Viele Menschen sterben - die Crews sind überfordert

Aus diesen Quellen fügte sich in der Hamburger Zentrale des Deutschen Reederverbands seit Jahresbeginn ein schauriges Bild zusammen. Es zeigte Crews, teils nur knapp ein Dutzend Mann, die mehrere hundert Flüchtlinge an Bord holten, denen sie dann ratlos gegenüberstanden. Unterkühlte, verzweifelte Menschen, mit denen sie sich nicht verständigen konnten, die sichtbar krank waren, vielleicht ansteckend. Die aggressiv und aufgeregt waren und vielleicht bewaffnet. Manche drängelten – vielleicht nur auf der Suche nach Unterschlupf und Wärme – bis zur Brücke, wo sie auf keinen Fall Zutritt hatten. Oder sie wollten in den ebenfalls verbotenen Maschinenraum. Manchmal starben die Menschen auch, kaum dass sie an Bord waren, weil sie die strapaziöse Bergung nicht mehr ausgehalten hatten. Manche ertranken vor den Augen der Seeleute, weil sie nicht schwimmen konnten – zum Beispiel Eltern, die ihren Kindern ins Meer hinterhergesprungen waren. „Was sich da an Bord abgespielt hat, das kann man sich nicht vorstellen“, sagt Ralf Nagel.

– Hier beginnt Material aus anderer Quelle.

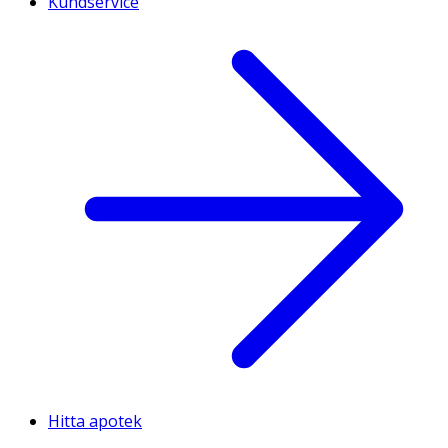
Kundservice
Hitta apotek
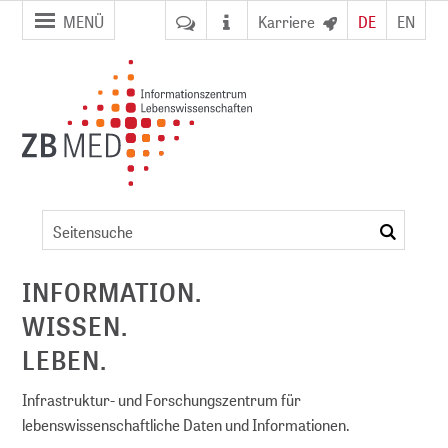
Zur
Zum
MENÜ
Karriere
DE
EN
Seitennavigation
Inhalt
springen
springen
Veranstaltungsdetails
suchen
ent
INFORMATION.
WISSEN.
NFDI)
LEBEN.
Infrastruktur- und Forschungszentrum für
lebenswissenschaftliche Daten und Informationen.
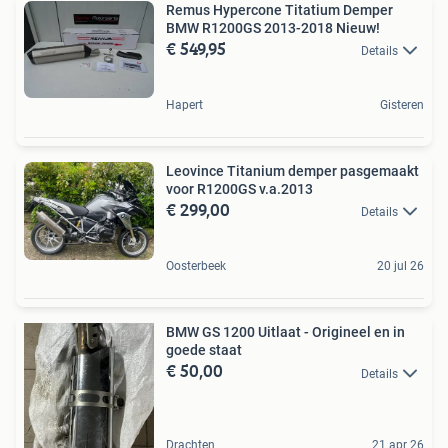
Remus Hypercone Titatium Demper
BMW R1200GS 2013-2018 Nieuw!
€ 549,95
Details
Hapert
Gisteren
Leovince Titanium demper pasgemaakt
voor R1200GS v.a.2013
€ 299,00
Details
Oosterbeek
20 jul 26
BMW GS 1200 Uitlaat - Origineel en in
goede staat
€ 50,00
Details
Drachten
21 apr 26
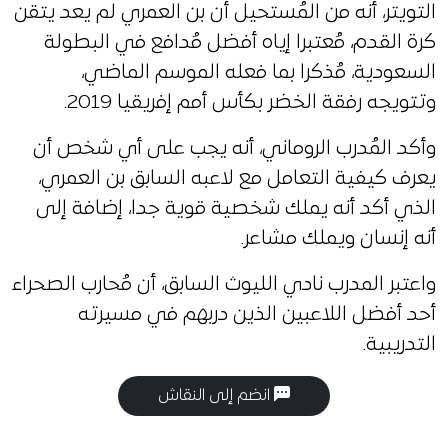
التويتر، أنه من المُستحيل أن بن العمري لم يعد يتقن
كرة القدم، مُعتبرا إياه أفضل مُدافع في البطولة
السعودية، مُذكرا بما فعله الموسم الماضي،
وتتويجه رفقة الخضر بكأس أمم إفريقيا 2019.
وأكد المُدرب الروماني، أنه يجب على أي شخص أن
يعرف كيفية التعامل مع لاعبه السابق بن العمري،
الذي أكد أنه يملك شخصية قوية جدا، إضافة إلى
أنه إنسان ويملك مشاعر.
واعتبر المدرب نادي الليوث السابق، أن مُحارب الصحراء
أحد أفضل اللاعبين الذين دربهم في مسيرته
التدريبية.
انضم إلى النقاش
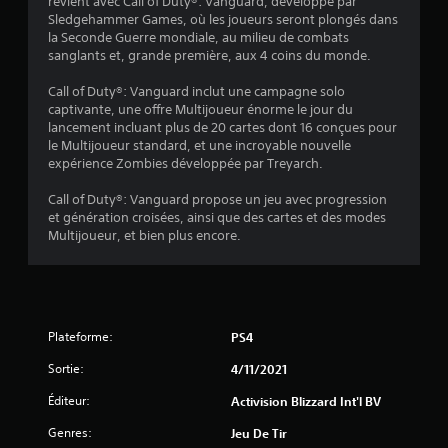
o
revient avec Call of Duty®: Vanguard, développé par
Sledgehammer Games, où les joueurs seront plongés dans
i
la Seconde Guerre mondiale, au milieu de combats
sanglants et, grande première, aux 4 coins du monde.
l
Call of Duty®: Vanguard inclut une campagne solo
e
captivante, une offre Multijoueur énorme le jour du
lancement incluant plus de 20 cartes dont 16 conçues pour
le Multijoueur standard, et une incroyable nouvelle
s
expérience Zombies développée par Treyarch.
s
Call of Duty®: Vanguard propose un jeu avec progression
et génération croisées, ainsi que des cartes et des modes
u
Multijoueur, et bien plus encore.
r
5
(
Plateforme:
PS4
5
Sortie:
4/11/2021
Éditeur:
Activision Blizzard Int'l BV
5
Genres:
Jeu De Tir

Am Mittwoch in Berlin ergänzte er das um einen arbeitsrechtlichen Aspekt: Die deutschen Reeder seien als Arbeitgeber für Schutz und Sicherheit ihrer Crews zuständig. Und die Defizite der europäischen Flüchtlingspolitik seien bisher vor allem zu ihren Lasten gegangen. Allerdings gebe es wegen des weitgehenden Versicherungsschutzes in der Handelsseefahrt noch keine finanziellen Probleme, etwa durch die außerplanmäßigen Rettungseinsätze, die langen Umwege, den tonnenweisen Mehrbedarf an Treibstoff und bisweilen verpasste Anschlussaufträge. Auch die Mehrausgaben für medizinisches Material oder die Goldfolien, mit denen unterkühlte Personen umwickelt werden, seien überschaubar.

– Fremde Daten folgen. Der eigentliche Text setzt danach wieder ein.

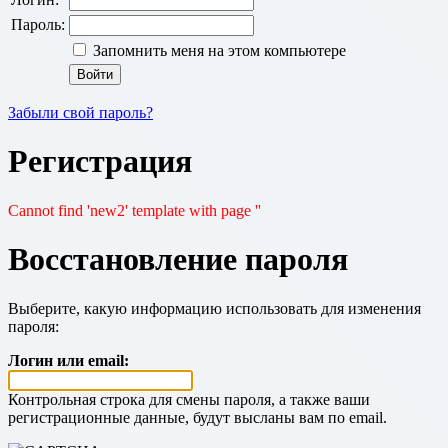
Пароль:
Запомнить меня на этом компьютере
Забыли свой пароль?
Регистрация
Cannot find 'new2' template with page ''
Восстановление пароля
Выберите, какую информацию использовать для изменения
пароля:
Логин или email:
Контрольная строка для смены пароля, а также ваши
регистрационные данные, будут высланы вам по email.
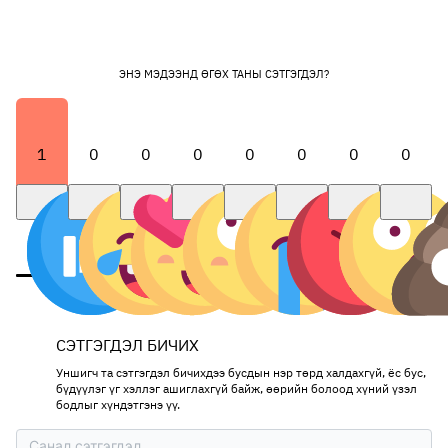
ЭНЭ МЭДЭЭНД ӨГӨХ ТАНЫ СЭТГЭГДЭЛ?
1
0
0
0
0
0
0
0
СЭТГЭГДЭЛ БИЧИХ
Уншигч та сэтгэгдэл бичихдээ бусдын нэр төрд халдахгүй, ёс бус,
бүдүүлэг үг хэллэг ашиглахгүй байж, өөрийн болоод хүний үзэл
бодлыг хүндэтгэнэ үү.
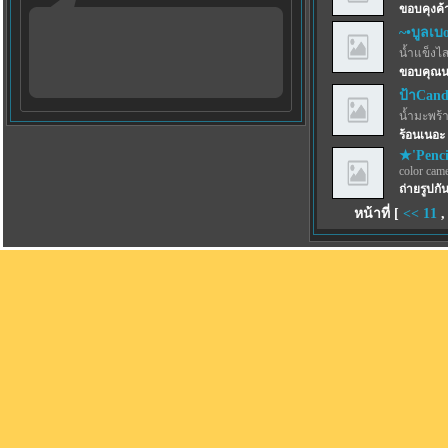
ขอบคุงค้
~•บูลเบoร
น้ำแข็งไสฟ
ขอบคุณนะ
ป้าCand
น้ำมะพร้
ร้อนเนอะ
★'Penci
color came
ถ่ายรูปก
หน้าที่ [
<<
11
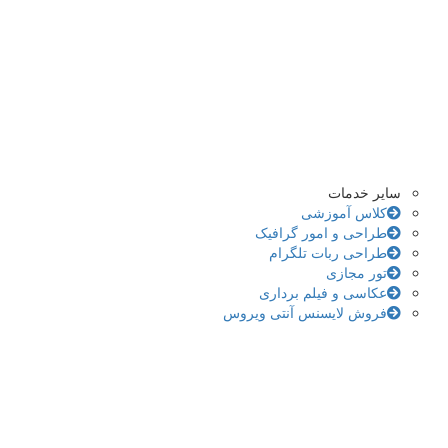
سایر خدمات
کلاس آموزشی
طراحی و امور گرافیک
طراحی ربات تلگرام
تور مجازی
عکاسی و فیلم برداری
فروش لایسنس آنتی ویروس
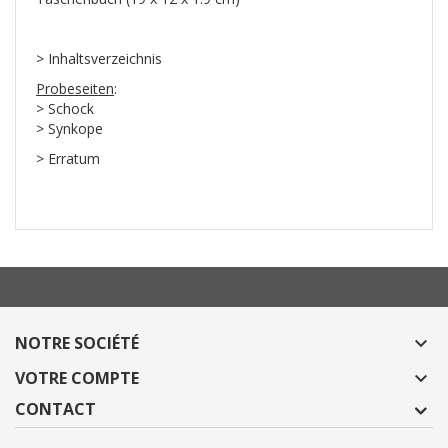
>
Inhaltsverzeichnis
Probeseiten
:
>
Schock
>
Synkop
e
> Erratum
NOTRE SOCIÉTÉ

VOTRE COMPTE

CONTACT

Neuer Leitfaden für große Notfälle

Als Reaktion auf die zunehmende Zahl von Rettungseinsätzen durch Handelsschiffe wurde in Absprache mit dem UN-Flüchtlingshilfswerk UNHCR schon im vergangenen Jahr der Leitfaden für Seenotfälle um das Kapitel Großnotlagen erweitert. In Hamburg lud der Reederverband betroffene Unternehmen kürzlich zum Erfahrungsaustausch. Es ging um Grundsätzliches: Wie kann die Crew eines Schiffes zum Beispiel für friedliche Stimmung an Bord sorgen? Wie können die Seeleute den Geretteten klarmachen, dass ihnen nichts geschehen wird? Schokolade und Spielzeug für die Kinder hätten sich als besonders wirkungsvoll erwiesen, sagt Nagel.

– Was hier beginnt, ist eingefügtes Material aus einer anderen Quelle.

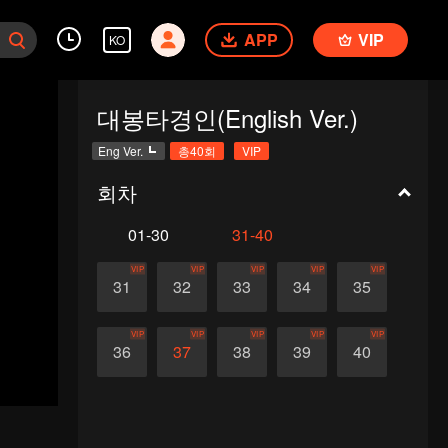
APP
VIP
KO
대봉타경인(English Ver.)
Eng Ver.
총40회
VIP
회차
01-30
31-40
VIP
VIP
VIP
VIP
VIP
31
32
33
34
35
VIP
VIP
VIP
VIP
VIP
36
37
38
39
40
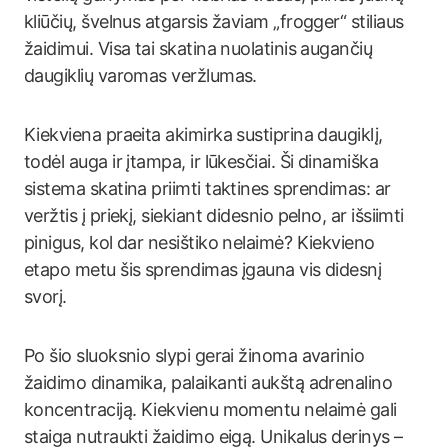
kliūčių, švelnus atgarsis žaviam „frogger“ stiliaus
žaidimui. Visa tai skatina nuolatinis augančių
daugiklių varomas veržlumas.
Kiekviena praeita akimirka sustiprina daugiklį,
todėl auga ir įtampa, ir lūkesčiai. Ši dinamiška
sistema skatina priimti taktines sprendimas: ar
veržtis į priekį, siekiant didesnio pelno, ar išsiimti
pinigus, kol dar nesištiko nelaimė? Kiekvieno
etapo metu šis sprendimas įgauna vis didesnį
svorį.
Po šio sluoksnio slypi gerai žinoma avarinio
žaidimo dinamika, palaikanti aukštą adrenalino
koncentraciją. Kiekvienu momentu nelaimė gali
staiga nutraukti žaidimo eigą. Unikalus derinys –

Aktuell arbeitet der Reederverband an einem weiteren Leitfaden für medizinische Fragen, da auf Handelsschiffen kein Arzt mitfährt. Anders als auf Marineschiffen, auf denen bis zu 50 Experten zusätzlich an Bord seien – Übersetzer, Psychologen und Pfarrer. In Seenot geratene Flüchtlinge können nur hoffen, auf diese „Superretter“ zu treffen. Wenngleich sie auf ihrer langen Reise dann noch nicht das Ziel erreicht haben.